Moreover, the fact that it appears to be settling in Europe could mean greater disruption for the US economy. Overall, US large-cap stocks made about 38% of their total income from foreign markets in 2018, according to Morningstar. While around 8% were from China, around 14% were from Europe.
Why you shouldn’t overreact
While Monday’s stock market decline is the biggest of the year so far, dominating the headlines on many news sites, you need to consider it in context.
The Dow Jones remains at 27,961. While it’s nearly 4% below what it was on Friday – a shocking drop in a few hours of trading – it’s just a bit below where the market at the beginning of the month. The Dow Jones started in February at 28,256. Go back a little further and the market looks even better. It was not until November 16 that the Dow Jones closed above 28,000 for the first time in its history. Indeed, even taking into account Monday’s sharp drop, investors are still up around 8% over the past 12 months.
Another thing you need to keep in mind is that while the market can react quickly to bad news or economic uncertainty, these reactions can be short lived. Earlier this month, Dow Jones Market Data looked at how the market has responded over the medium term to previous health scares over the past 40 years, such as SARS in 2003.
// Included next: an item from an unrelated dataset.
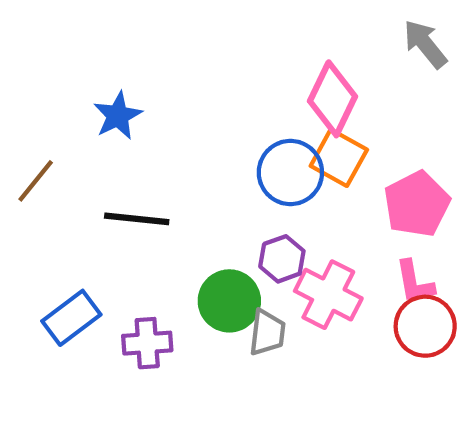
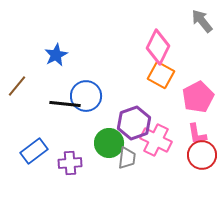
blue circle: (290, 172) -> (86, 96), moved
purple hexagon: (282, 259) -> (134, 123), size x1.5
The potential economic effects of the coronavirus are frequently compared to SARS, and the market has finally brushed aside those concerns. Large-cap stocks rose about 14% six months after the first outbreak of the SARS epidemic and 21% a year later. The data tells roughly the same story for most of the dozens of health issues examined by Dow Jones.
What to do now
So what should you do in response to Monday’s Global Sale? The answer, as always, is probably nothing. Your investment horizon should be long term. If you have money in the stock market, that means at least five or 10 years, if not decades, for the savings hidden in a 401 (k) or IRA. This should leave enough time for your holdings to recover, even as transportation and supply chain disruptions trigger a significant economic downturn in parts of the world.
That said, you shouldn’t necessarily be complacent either. If Monday’s big drop is giving you a cold sweat, you may want to consider reducing your exposure to the stock market and adding bonds. (A target date fund like the ones we recommend in our Money 50 list of the best mutual funds can help you find a mix that’s right for your age.)
Just because the coronavirus is not likely to send the stock market into a spiral. But rather because, with stocks still close to record highs – and very high valuations as well – you can assume that sooner or later the market is going to take a big drop. If you think you could really panic if the market goes down 10 or 20%, it’s better to take a small haircut today than a bigger one in the middle of a real bear market.
You have less time to recover from missteps if you are about to retire or have just retired. Locking in large market losses in your first few years of retirement, just as you start to dip into your savings to fund your living expenses, can dramatically reduce the income potential of your portfolio in the years to come. Some experts advise you to fund your essential expenses through guaranteed income sources such as Social Security and a regular fixed income annuity, so that you don’t have to touch your stock portfolio for a while if the market collapses.